Mas veja bem: contar piada nunca foi meu forte. Posso dizer com tranquilidade que eu sou uma péssima piadista. Aliás, nessas fitas eu contava sempre a mesma piada. Talvez na esperança de que alguém, algum dia, fosse rir dela. Como nesses filmes em que um homem, num futuro muito distante, acha uma objeto estranho — no caso a tal fita cassete, e a colocasse para tocar como sendo algo muito extraordinário, de uma civilização muito antiga. A surpresa: o primeiro som que se escutaria, seria uma criança contando uma piada ruim. A personagem certamente diria: "bem, sabemos o que pôs fim a essa civilização. Pobre povo que teve que ouvir essa merda".

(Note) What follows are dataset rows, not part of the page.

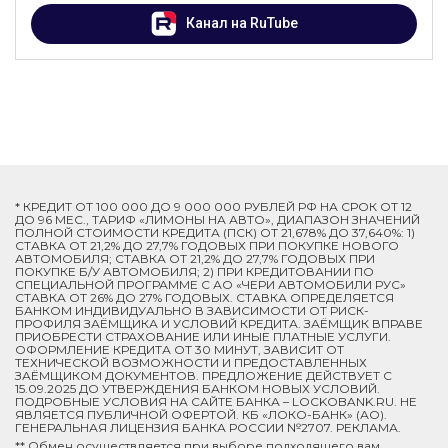
Канал на RuTube
* КРЕДИТ ОТ 100 000 ДО 9 000 000 РУБЛЕЙ РФ НА СРОК ОТ 12
ДО 96 МЕС., ТАРИФ «ЛИМОНЫ НА АВТО», ДИАПАЗОН ЗНАЧЕНИЙ
ПОЛНОЙ СТОИМОСТИ КРЕДИТА (ПСК) ОТ 21,678% ДО 37,640%: 1)
СТАВКА ОТ 21,2% ДО 27,7% ГОДОВЫХ ПРИ ПОКУПКЕ НОВОГО
АВТОМОБИЛЯ; СТАВКА ОТ 21,2% ДО 27,7% ГОДОВЫХ ПРИ
ПОКУПКЕ Б/У АВТОМОБИЛЯ; 2) ПРИ КРЕДИТОВАНИИ ПО
СПЕЦИАЛЬНОЙ ПРОГРАММЕ C АО «ЧЕРИ АВТОМОБИЛИ РУС»
СТАВКА ОТ 26% ДО 27% ГОДОВЫХ. СТАВКА ОПРЕДЕЛЯЕТСЯ
БАНКОМ ИНДИВИДУАЛЬНО В ЗАВИСИМОСТИ ОТ РИСК-
ПРОФИЛЯ ЗАЁМЩИКА И УСЛОВИЙ КРЕДИТА. ЗАЁМЩИК ВПРАВЕ
ПРИОБРЕСТИ СТРАХОВАНИЕ ИЛИ ИНЫЕ ПЛАТНЫЕ УСЛУГИ.
ОФОРМЛЕНИЕ КРЕДИТА ОТ 30 МИНУТ, ЗАВИСИТ ОТ
ТЕХНИЧЕСКОЙ ВОЗМОЖНОСТИ И ПРЕДОСТАВЛЕННЫХ
ЗАЁМЩИКОМ ДОКУМЕНТОВ. ПРЕДЛОЖЕНИЕ ДЕЙСТВУЕТ С
15.09.2025 ДО УТВЕРЖДЕНИЯ БАНКОМ НОВЫХ УСЛОВИЙ.
ПОДРОБНЫЕ УСЛОВИЯ НА САЙТЕ БАНКА – LOCKOBANK.RU. НЕ
ЯВЛЯЕТСЯ ПУБЛИЧНОЙ ОФЕРТОЙ. КБ «ЛОКО-БАНК» (АО).
ГЕНЕРАЛЬНАЯ ЛИЦЕНЗИЯ БАНКА РОССИИ №2707. РЕКЛАМА.
** Обмен осуществляется при выборе подходящего вам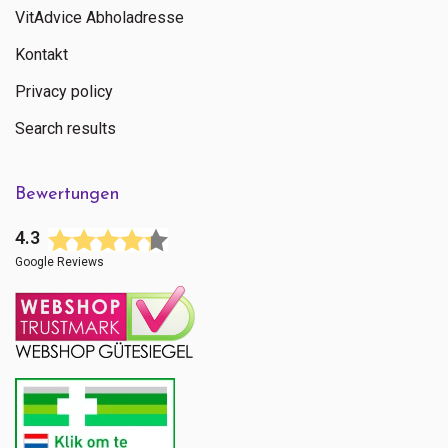
VitAdvice Abholadresse
Kontakt
Privacy policy
Search results
Bewertungen
4.3
Google Reviews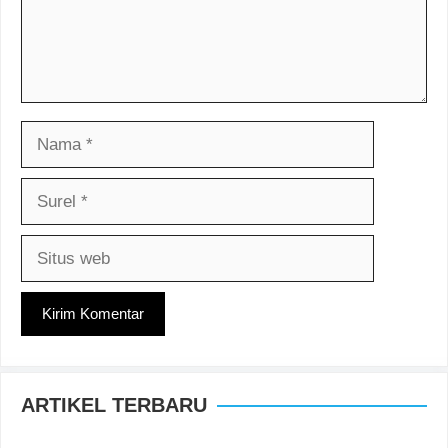
Nama
Surel
Situs
web
ARTIKEL TERBARU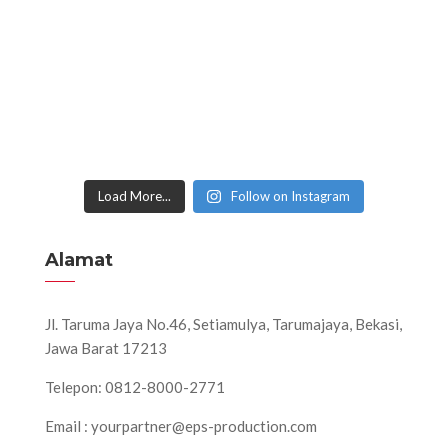
Load More...
Follow on Instagram
Alamat
Jl. Taruma Jaya No.46, Setiamulya, Tarumajaya, Bekasi,
Jawa Barat 17213
Telepon: 0812-8000-2771
Email : yourpartner@eps-production.com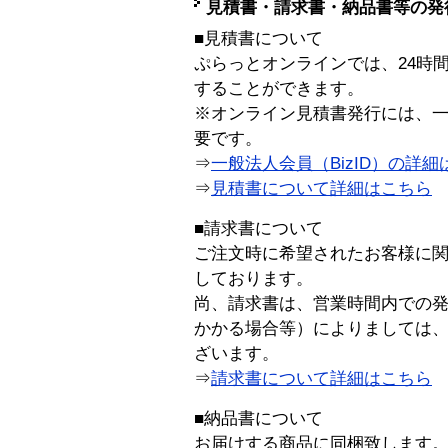
見積書・請求書・納品書等の発
■見積書について
ぷらっとオンラインでは、24時
することができます。
※オンライン見積書発行には、一般
要です。
⇒
一般法人会員（BizID）の詳細
⇒
見積書について詳細はこちら
■請求書について
ご注文時に希望されたお客様に
しております。
尚、請求書は、営業時間内での
かかる場合等）によりましては
ざいます。
⇒
請求書について詳細はこちら
■納品書について
お届けする商品に同梱致します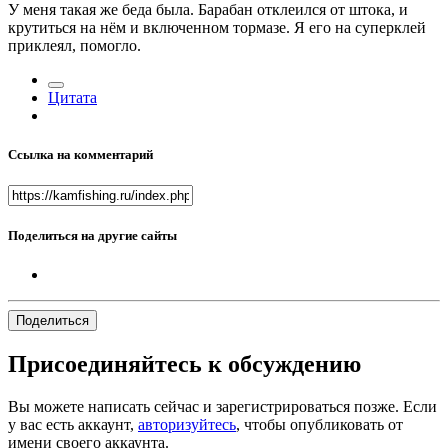
У меня такая же беда была. Барабан отклеился от штока, и
крутиться на нём и включенном тормазе. Я его на суперклей
приклеял, помогло.
Цитата
Ссылка на комментарий
Поделиться на другие сайты
Поделиться
Присоединяйтесь к обсуждению
Вы можете написать сейчас и зарегистрироваться позже. Если
у вас есть аккаунт,
авторизуйтесь
, чтобы опубликовать от
имени своего аккаунта.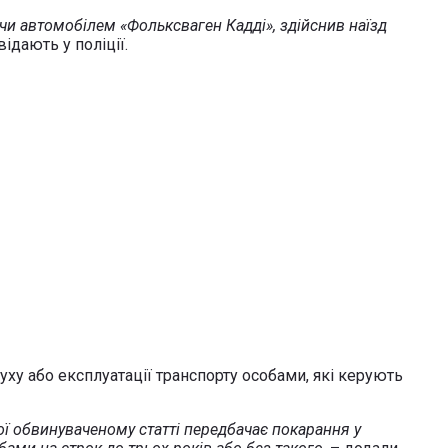
чи автомобілем «Фольксваген Кадді», здійснив наїзд
відають у поліції.
ху або експлуатації транспорту особами, які керують
ї обвинуваченому статті передбачає покарання у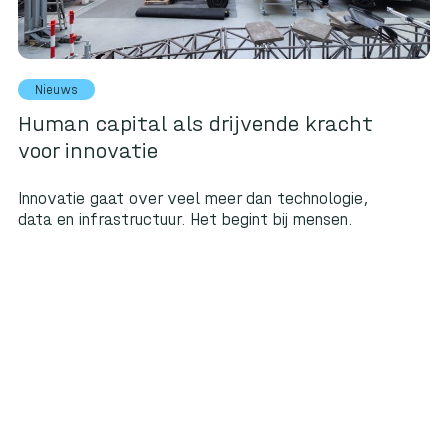
Nieuws
Human capital als drijvende kracht
voor innovatie
Innovatie gaat over veel meer dan technologie,
data en infrastructuur. Het begint bij mensen.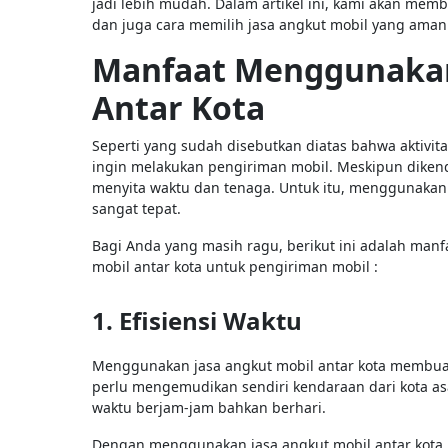
jadi lebih mudah. Dalam artikel ini, kami akan me
dan juga cara memilih jasa angkut mobil yang aman
Manfaat Menggunakan
Antar Kota
Seperti yang sudah disebutkan diatas bahwa aktivit
ingin melakukan pengiriman mobil. Meskipun dikenda
menyita waktu dan tenaga. Untuk itu, menggunakan j
sangat tepat.
Bagi Anda yang masih ragu, berikut ini adalah manf
mobil antar kota untuk pengiriman mobil :
1. Efisiensi Waktu
Menggunakan jasa angkut mobil antar kota membuat
perlu mengemudikan sendiri kendaraan dari kota a
waktu berjam-jam bahkan berhari.
Dengan menggunakan jasa angkut mobil antar kota, 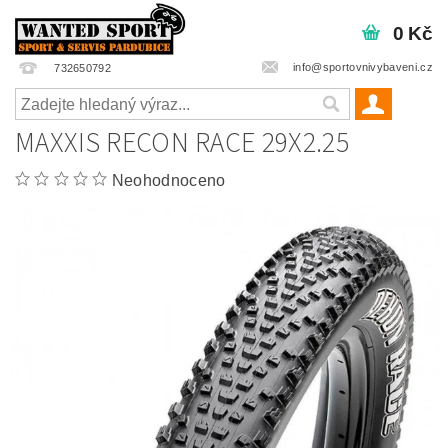
0 Kč
info@sportovnivybaveni.cz
732650792
MAXXIS RECON RACE 29X2.25
Neohodnoceno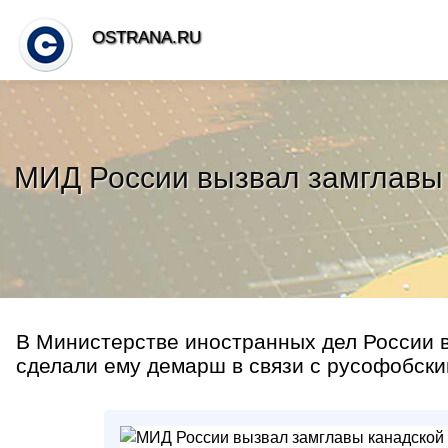
OSTRANA.RU
МИД России вызвал замглавы 
В Министерстве иностранных дел России 
сделали ему демарш в связи с русофобски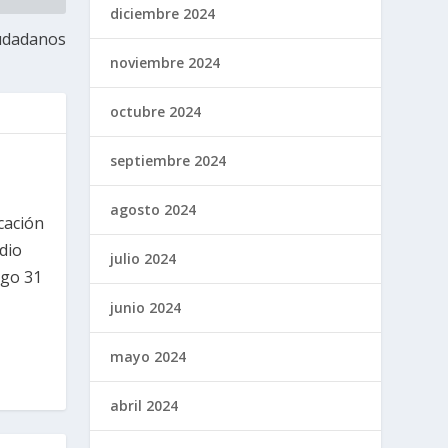
diciembre 2024
iudadanos
noviembre 2024
octubre 2024
septiembre 2024
agosto 2024
cación
dio
julio 2024
ngo 31
junio 2024
mayo 2024
abril 2024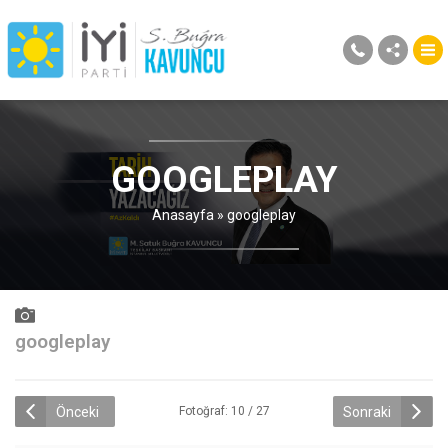
GOOGLEPLAY
Anasayfa
»
googleplay
googleplay
Önceki
Sonraki
Fotoğraf: 10 / 27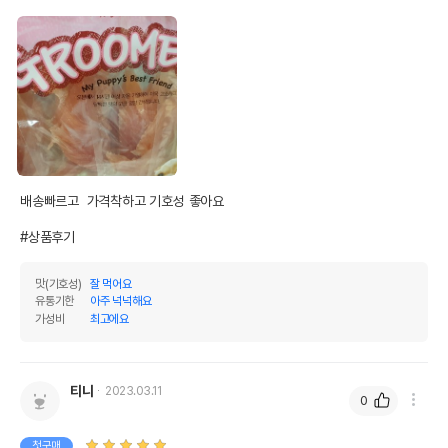
배송빠르고  가격착하고 기호성 좋아요

#상품후기
맛(기호성)
잘 먹어요
유통기한
아주 넉넉해요
가성비
최고에요
티니
2023.03.11
0
첫구매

Mas, apesar dessa ausência do talento como piadista, para azar da geração da família Barros e Lopes, eu nasci com o dom do humor. Eu consigo fazer rir e, como todo humorista, eu sou uma excelente mau humorada.

Eu posso dizer que fazer rir é o que me sustenta. Na prática, com o meu salário que pinga muito bem todo o mês, e também na cuca. O humor sempre foi meu escudo de defesa para qualquer coisa que pudesse me fazer mal: levei um toco do boy? Toma fazer graça. Me passaram a perna? Toma piada pra deixar de ser idiota. Morreu alguém que amava? Bora juntar as irmãs e ir pro enterro gargalhar, mesmo que os olhares reprovadores dos familiares nos ataquem mais uma vez.

Eu não lembro exatamente a primeira vez que alguém riu de algo que eu falei, mas a sensação de receber o aplauso do comediante — a risada — era a melhor coisa que eu já havia senti na vida. Melhor que carinho de mãe, melhor que ganhar brinquedo dos avós, melhor que receber o beijo do primeiro amor: fazer rir era o meu melhor remédio.

Foi quando eu resolvi que queria sentir aquilo pra sempre. Aquela sensação de pertencimento no mundo: se riram de mim, do que eu falei, é porque me amam de verdade. Pessoas conseguem esconder seus sentimentos. Esconder uma risada, é impossível.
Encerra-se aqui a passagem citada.